I know many investors are feeling anxious about the recent market volatility and the hawkish tone of the Federal Reserve.
But I’m here to tell you that there is no need to panic.
In fact, I believe we are on the verge of a major bull market that will reward those who stay invested and diversified.
Let me explain why I’m so optimistic about the future of stocks.
Even though the stock market is shaky due to a hawkish Fed, we’re still gearing up for a tremendous bull market run… and I’ll explain why.
Stocks challenged and bounced off crucial technical levels last week.
And we believe that was the start of a significant short-term rally in stocks in March and April.
Furthermore, we see this recovery as an indication that the rally from the October 2022 lows is, in fact, the commencement of a new bull market.
This bull thesis has three components: fundamentals, technicals, and positioning.
Before we dive into the details, let’s review the big picture.
Some people are worried about rising inflation, higher interest rates, a slowing economy, and the 10-year Treasury yield hitting 4%.
But these trends are actually improving. Inflation is coming down, even if it’s not smooth sailing.
Supply and demand have normalized after the pandemic shock. Consumers are still spending but not splurging.
The Fed is raising rates but not rushing. We expect inflation to keep falling until 2024 and ’25. The Fed is the main uncertainty in this scenario.
But it knows that inflation is easing and will likely adjust its rate hikes accordingly. The job market is also holding up well and doesn’t signal a crash. So we are confident that the Fed can pull off a soft landing.
Sure, the gap between what stocks earn and what bonds pay – known as the equity risk premium (ERP) – is at a record low.
But given how strong earnings have been lately, today’s ERP is normal by historical standards.
And we think stocks are fairly priced. The numbers show that stocks have room to grow over the next nine months based on earnings and valuations.
Let me explain the technicals:
Last week, stocks stayed above the 200-day moving average.
They kept the momentum from the rally in October 2022. They also rebounded from the resistance line that capped the stock market’s gains throughout the 2022 bear market.

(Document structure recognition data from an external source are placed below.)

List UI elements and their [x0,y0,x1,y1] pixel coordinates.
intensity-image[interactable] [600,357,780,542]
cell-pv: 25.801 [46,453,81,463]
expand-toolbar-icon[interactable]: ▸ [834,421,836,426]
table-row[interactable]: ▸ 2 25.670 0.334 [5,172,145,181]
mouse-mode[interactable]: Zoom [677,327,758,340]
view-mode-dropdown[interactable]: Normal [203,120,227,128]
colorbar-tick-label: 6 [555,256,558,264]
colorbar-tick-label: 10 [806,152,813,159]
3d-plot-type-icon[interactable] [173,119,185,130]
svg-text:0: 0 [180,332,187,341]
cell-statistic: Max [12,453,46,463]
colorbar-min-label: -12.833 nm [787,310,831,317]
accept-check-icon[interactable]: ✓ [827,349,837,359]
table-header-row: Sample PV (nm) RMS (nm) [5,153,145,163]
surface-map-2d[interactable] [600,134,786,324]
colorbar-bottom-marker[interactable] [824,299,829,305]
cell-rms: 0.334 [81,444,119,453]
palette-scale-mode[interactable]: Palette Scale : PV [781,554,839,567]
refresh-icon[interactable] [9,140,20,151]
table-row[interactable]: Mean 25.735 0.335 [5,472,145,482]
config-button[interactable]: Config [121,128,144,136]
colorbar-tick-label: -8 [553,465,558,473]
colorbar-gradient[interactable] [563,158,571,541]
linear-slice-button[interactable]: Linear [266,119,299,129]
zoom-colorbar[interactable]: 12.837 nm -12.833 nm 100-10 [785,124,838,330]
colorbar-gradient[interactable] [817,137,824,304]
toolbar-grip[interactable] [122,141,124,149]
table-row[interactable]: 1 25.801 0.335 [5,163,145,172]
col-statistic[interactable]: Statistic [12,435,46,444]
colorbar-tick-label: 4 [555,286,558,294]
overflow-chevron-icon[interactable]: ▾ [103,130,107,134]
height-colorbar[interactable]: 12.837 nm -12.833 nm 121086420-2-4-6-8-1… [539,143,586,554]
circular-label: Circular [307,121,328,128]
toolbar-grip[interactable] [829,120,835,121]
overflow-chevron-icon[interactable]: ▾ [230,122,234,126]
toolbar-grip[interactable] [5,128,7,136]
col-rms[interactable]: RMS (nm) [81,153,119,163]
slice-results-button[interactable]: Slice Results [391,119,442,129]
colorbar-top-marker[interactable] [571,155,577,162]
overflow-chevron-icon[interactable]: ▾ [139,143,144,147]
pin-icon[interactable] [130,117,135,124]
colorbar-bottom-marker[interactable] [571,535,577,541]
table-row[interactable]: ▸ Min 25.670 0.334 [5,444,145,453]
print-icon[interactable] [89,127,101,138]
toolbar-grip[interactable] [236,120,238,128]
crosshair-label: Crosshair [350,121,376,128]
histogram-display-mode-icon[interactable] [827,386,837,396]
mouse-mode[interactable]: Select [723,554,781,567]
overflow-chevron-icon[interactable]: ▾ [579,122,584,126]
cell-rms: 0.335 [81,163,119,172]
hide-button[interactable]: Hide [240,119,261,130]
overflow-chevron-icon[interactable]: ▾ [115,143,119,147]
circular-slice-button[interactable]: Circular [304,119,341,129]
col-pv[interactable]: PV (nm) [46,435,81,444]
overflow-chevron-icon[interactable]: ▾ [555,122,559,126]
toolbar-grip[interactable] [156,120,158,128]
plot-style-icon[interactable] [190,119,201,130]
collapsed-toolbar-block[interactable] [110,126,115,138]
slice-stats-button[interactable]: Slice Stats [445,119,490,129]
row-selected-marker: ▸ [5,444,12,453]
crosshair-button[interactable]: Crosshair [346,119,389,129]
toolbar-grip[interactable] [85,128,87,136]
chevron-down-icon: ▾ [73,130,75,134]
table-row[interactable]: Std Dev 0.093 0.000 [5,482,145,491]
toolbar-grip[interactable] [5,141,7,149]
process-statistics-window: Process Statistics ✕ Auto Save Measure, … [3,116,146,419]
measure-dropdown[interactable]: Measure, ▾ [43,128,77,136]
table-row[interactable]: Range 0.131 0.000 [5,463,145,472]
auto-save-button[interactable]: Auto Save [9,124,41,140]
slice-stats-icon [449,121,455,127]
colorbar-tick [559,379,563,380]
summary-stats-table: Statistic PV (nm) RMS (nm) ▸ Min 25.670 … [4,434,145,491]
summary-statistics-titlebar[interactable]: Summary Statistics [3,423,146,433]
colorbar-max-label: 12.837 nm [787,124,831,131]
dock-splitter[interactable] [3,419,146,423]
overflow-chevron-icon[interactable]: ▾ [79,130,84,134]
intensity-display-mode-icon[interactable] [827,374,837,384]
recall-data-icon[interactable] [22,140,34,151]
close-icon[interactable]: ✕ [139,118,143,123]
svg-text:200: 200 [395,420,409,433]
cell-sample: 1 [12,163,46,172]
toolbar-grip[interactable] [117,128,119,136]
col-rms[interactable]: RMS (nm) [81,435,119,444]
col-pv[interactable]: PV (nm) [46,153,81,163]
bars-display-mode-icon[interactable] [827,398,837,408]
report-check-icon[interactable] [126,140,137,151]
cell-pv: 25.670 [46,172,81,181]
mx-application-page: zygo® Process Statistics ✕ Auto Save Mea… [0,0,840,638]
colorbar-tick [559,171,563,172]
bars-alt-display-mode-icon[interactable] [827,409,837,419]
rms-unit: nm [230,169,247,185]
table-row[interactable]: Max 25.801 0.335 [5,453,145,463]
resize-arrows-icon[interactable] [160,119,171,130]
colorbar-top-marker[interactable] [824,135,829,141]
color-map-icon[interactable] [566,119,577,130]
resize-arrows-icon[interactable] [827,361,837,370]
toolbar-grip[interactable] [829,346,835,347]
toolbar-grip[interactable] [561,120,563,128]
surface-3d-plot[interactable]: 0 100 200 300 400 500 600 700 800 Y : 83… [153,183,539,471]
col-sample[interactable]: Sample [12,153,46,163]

When stocks turn resistance into support, it means they are changing direction for good.
And they have just done that with a resistance level that lasted for a year, which is very positive.
The market always went up when stocks were in a bear market and then broke above and stayed above the 200-day moving average for more than 20 to 30 days. That’s exactly what we have now.
And don’t forget the Triple Barrel buy signal from January, which combined the Breakaway Momentum, Whaley Breadth Thrust, and Triple 70 Breadth Thrust signals.
All three are very rare and very bullish, and they all showed up on the same day for the first time ever.
Finally, let’s look at the positioning:
From a positioning perspective, the stock market has gone back to its October levels. That’s when the 10-year yield hit 4%, the futures market started betting on rate cuts, and inflation expectations were soaring.
And this makes us hopeful because expectations are at levels that leave a lot of room for dovish surprises. There’s a good chance that the data we get in March and April will beat our forecasts.
Since these outlooks have turned to maximum pessimism while stocks are still well above their October lows, we think this is just another sign that we’ve started a new bull market.
So there you have it.
The fundamentals, technicals, and positioning all point to a bullish outlook for stocks in the coming months.
I’m not saying it will be a smooth ride, but there will be bumps and dips along the way.
But I’m confident that if you stick with your strategy and diversify your portfolio, you will be rewarded in the long run.